Deeply offensive (not to mention, just plain wrong) Op-Ed from CNN on the crash:
Opinion: Let's be Honest about What this Was
Suicide has made the news again, even though we won't call it that. Andreas Lubitz deliberately crashed a plane into the Alps, taking his own life and the lives of 149 others.
Authorities have ruled out terrorism and other nefarious motivations for this horrible action. But for some reason, although suicide appears evident at this time, some are refusing to call it that.
http://www.cnn.com/2015/03/30/opinions/schmitz-suicide-germanwings/index.html
Ridiculous: a google for "germanwings suicide" yields 33 million hits. Everyone knows exactly what this was: a (mass) murder-suicide. Apparently, except for the author of the Op-Ed:
Aside from the setting and location, the suicide of Andreas Lubitz is not significantly different from the suicide bomber last week during rush hour in Kabul, Afghanistan, who killed seven people and injured an additional 36. Lubitz is also not significantly different from Adam Lanza, the Newtown, Connecticut, shooter who killed his mother and 26 people, mostly children, at Sandy Hook Elementary School, before killing himself. While these tragedies were all very public, and extremely painful to larger communities, they were still suicides.

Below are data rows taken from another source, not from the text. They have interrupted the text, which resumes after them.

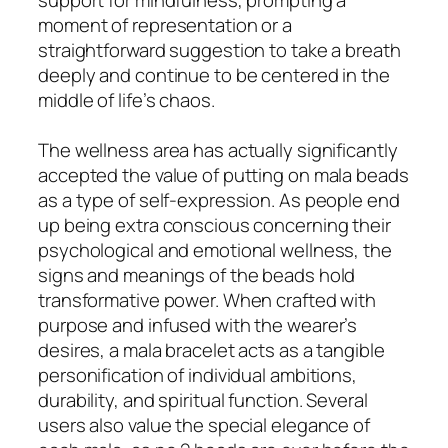
moment of representation or a
straightforward suggestion to take a breath
deeply and continue to be centered in the
middle of life’s chaos.
The wellness area has actually significantly
accepted the value of putting on mala beads
as a type of self-expression. As people end
up being extra conscious concerning their
psychological and emotional wellness, the
signs and meanings of the beads hold
transformative power. When crafted with
purpose and infused with the wearer’s
desires, a mala bracelet acts as a tangible
personification of individual ambitions,
durability, and spiritual function. Several
users also value the special elegance of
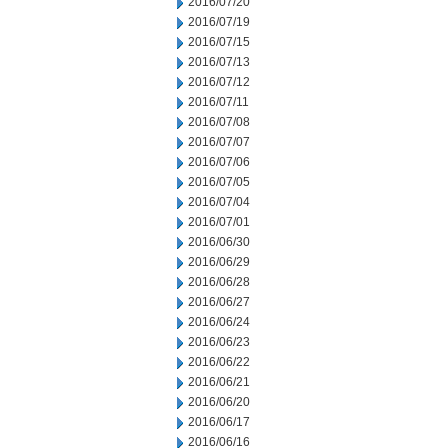
2016/07/20
2016/07/19
2016/07/15
2016/07/13
2016/07/12
2016/07/11
2016/07/08
2016/07/07
2016/07/06
2016/07/05
2016/07/04
2016/07/01
2016/06/30
2016/06/29
2016/06/28
2016/06/27
2016/06/24
2016/06/23
2016/06/22
2016/06/21
2016/06/20
2016/06/17
2016/06/16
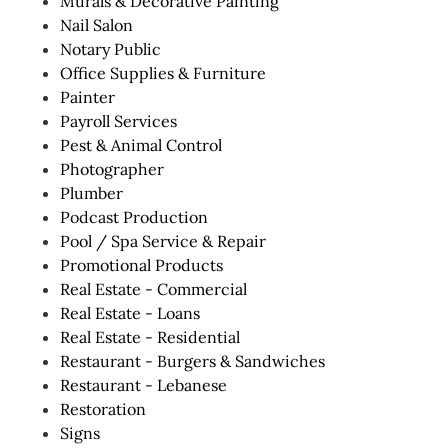
Murals & Decorative Painting
Nail Salon
Notary Public
Office Supplies & Furniture
Painter
Payroll Services
Pest & Animal Control
Photographer
Plumber
Podcast Production
Pool / Spa Service & Repair
Promotional Products
Real Estate - Commercial
Real Estate - Loans
Real Estate - Residential
Restaurant - Burgers & Sandwiches
Restaurant - Lebanese
Restoration
Signs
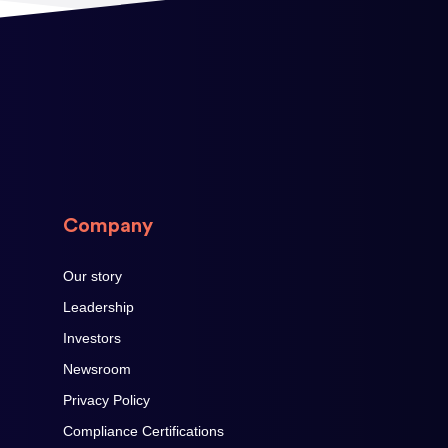
Company
Our story
Leadership
Investors
Newsroom
Privacy Policy
Compliance Certifications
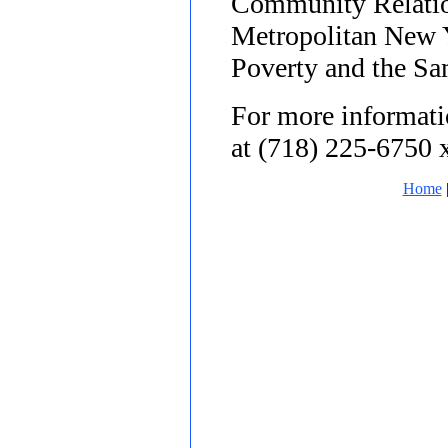
Community Relatio
Metropolitan New 
Poverty and the Sa
For more informatio
at (718) 225-6750 
Home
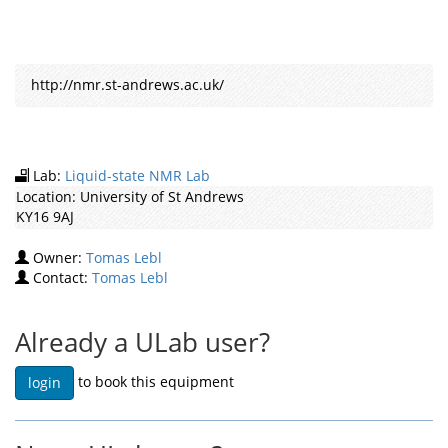
http://nmr.st-andrews.ac.uk/
Lab:
Liquid-state NMR Lab
Location:
University of St Andrews
KY16 9AJ
Owner:
Tomas Lebl
Contact:
Tomas Lebl
Already a ULab user?
to book this equipment
login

True, but earlier in the article:
...we must first be able to call it what it is: another tragic suicide with horrifying collateral damage.
"Collateral damage" is
accidental deaths of bystanders. In murder-suicide, the murders are on purpose: the murderer is depressed because he's angry at other people and wants to "go out with a bang" by taking people with them. Someone who is merely suicidal wants to hurt only themselves. Someone who is angry wants to hurt other people. The difference could not be more plain. The examples roughly match this event, but none of them can accurately be described as "collateral damage".
Disturbing, offensive.
Interestingly, you'll find the most lucid comments I've ever seen in a news-comments section under the article: pretty universal condemnation of the article. One comment from someone who is on a suicide hotline mentions that the vast majority of suidical people express clearly that they only want their own pain to stop and choose methods of suicide purposely designed
not to harm others.
Even linked from the article, here's Dr. Gupta's take: "Not depression alone". Right: Like Adam Lanza, the primary issue here will likely be found
not to be depression, but psychosis. That's what turns people into mass murderers (not including terrorism, which is a wholly different animal). The depression/suicide is secondary to that. Again, the vast majority of depressed and suicidal people are not homicidal: there is no necessary link that makes a suicidal person a murderer (though it would appear the reverse link does exist for many mass-murderers).
http://www.cnn.com/videos/tv/2015/0...id=ob_article_footer_expansion&iref=obnetwork
Caveat: We don't have all the details yet and I can envision a scenario where the/a pilot has a breakdown on a plane and "has to" crash it "now". But that does not appear to be the case here: there is evidence of premeditation. Also, in the example of the airline employee murder-suicide, the passengers were not primary targets or specifically chosen individuals, but they were still killed on purpose, to hurt the airline.